Utilisées pour combattre les poux, les huiles essentielles de lavande et d’arbre à thé pourraient agir comme perturbateurs endocriniens, met en garde le magazine 60 Millions de consommateurs de l'Institut national français de la consommation.

Depuis quelques années, une abondante offre de produits antipoux à base d’huiles essentielles s’est développée en pharmacie, que ce soit pour éradiquer les poux ou pour prévenir leur apparition.

Les fabricants utilisent surtout deux huiles essentielles : celle de lavande et celle d’arbre à thé (tea tree).

« Sur le Web, on trouve également une multitude de recettes artisanales antipoux à base de ces deux huiles essentielles. Une société a même mis au point un bandeau en tissu antipoux qui diffuse en continu, grâce à des microcapsules, de l’huile essentielle de lavande dans les cheveux. »

Le centre antipoison de Lille a publié en 2016 un bulletin d’information intitulé « Alerte : intoxications aux huiles essentielles », qui décrit trois cas de poussée mammaire anormale (« gynécomastie ») chez des jeunes garçons, rapporte « 60 Millions ». Ces symptômes pourraient être provoqués par « une éventuelle stimulation œstrogénique des composants de l’huile essentielle de lavande », estimaient les auteurs.
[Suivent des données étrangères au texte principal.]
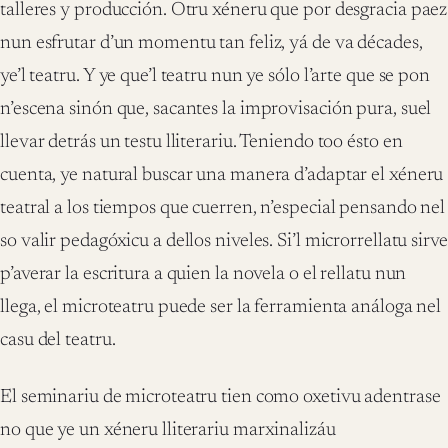
talleres y producción. Otru xéneru que por desgracia paez
nun esfrutar d’un momentu tan feliz, yá de va décades,
ye’l teatru. Y ye que’l teatru nun ye sólo l’arte que se pon
n’escena sinón que, sacantes la improvisación pura, suel
llevar detrás un testu lliterariu. Teniendo too ésto en
cuenta, ye natural buscar una manera d’adaptar el xéneru
teatral a los tiempos que cuerren, n’especial pensando nel
so valir pedagóxicu a dellos niveles. Si’l microrrellatu sirve
p’averar la escritura a quien la novela o el rellatu nun
llega, el microteatru puede ser la ferramienta análoga nel
casu del teatru.
El seminariu de microteatru tien como oxetivu adentrase
no que ye un xéneru lliterariu marxinalizáu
L’arbre à thé est également suspecté.

Ce bulletin suggère que ces deux huiles essentielles pourraient – dans des circonstances qui restent à déterminer – mimer l’action d’hormones et ainsi agir comme des perturbateurs endocriniens.

Ces trois cas ne seraient pas isolés, selon l’Association française des pédiatres endocrinologues libéraux (AFPEL). « D’autres cas sont décrits dans la littérature scientifique et par des praticiens sur le terrain », indique la Dre Patricia Bartaire, membre fondatrice de l’association.

Le communiqué précise :

« Sollicitées par 60 Millions, ni la Répression des fraudes ni les principales agences sanitaires n’ont été en mesure de fournir des informations complémentaires.

Les services de l’Agence de sécurité sanitaire (Anses) indiquent toutefois mener des travaux sur la toxicité potentielle des huiles essentielles, fondés “en partie sur des données collectées par les centres antipoison”. Mais le caractère de “perturbateurs endocriniens potentiels” n'entre pas dans le champ de ces travaux qui se concentrent sur “les cas aigus”, précise une porte-parle de l’Agence à 60 Millions.

Les huiles essentielles sont utilisées comme des médicaments, des cosmétiques ou encore comme des compléments alimentaires. Mais au niveau réglementaire, elles ne rentrent pas forcément dans l’une de ces catégories. Par exemple, seulement trois médicaments contenant de l’huile essentielle de lavande sont répertoriés par l’Agence du médicament. Et aucun avec de l’huile essentielle d’arbre à thé. C’est la raison pour laquelle leur potentiel toxique reste peu étudié alors que leurs usages se banalisent.

Parmi les trop rares publications scientifiques qui ont étudié l’hypothèse de perturbations endocriniennes lors d’expositions aux huiles essentielles, la plus remarquée remonte à 2007. Elle a été publiée dans le New England Journal of Medicine, une revue scientifique américaine de référence. Comme dans le bulletin du centre antipoison de Lille, cette étude décrit, mais dans le détail cette fois, des poussées mammaires survenues chez trois garçons âgés de 4, 7 et 10 ans. Ces derniers utilisaient régulièrement des cosmétiques formulés avec des huiles essentielles de lavande et d’arbre à thé. Les symptômes ont régressé après que les enfants ont arrêté d’utiliser ces produits.

En complément de leurs observations, les chercheurs américains ont testé les effets des huiles essentielles de lavande et d’arbre à thé sur des lignées de cellules humaines sensibles aux hormones œstrogènes. Selon leurs conclusions, cette expérience met en évidence une activité qui se rapprocherait de celle des œstrogènes naturels. »

« Les autorités de santé doivent a minima informer la population des données scientifiques qui mettent en cause ces huiles essentielles d’usage très courant. Et, par principe de précaution, la question se pose aussi d’encadrer plus strictement les usages chez l’enfant et l’adolescent », conclut le magazine.

Psychomédia avec source : 60 Millions de consommateurs.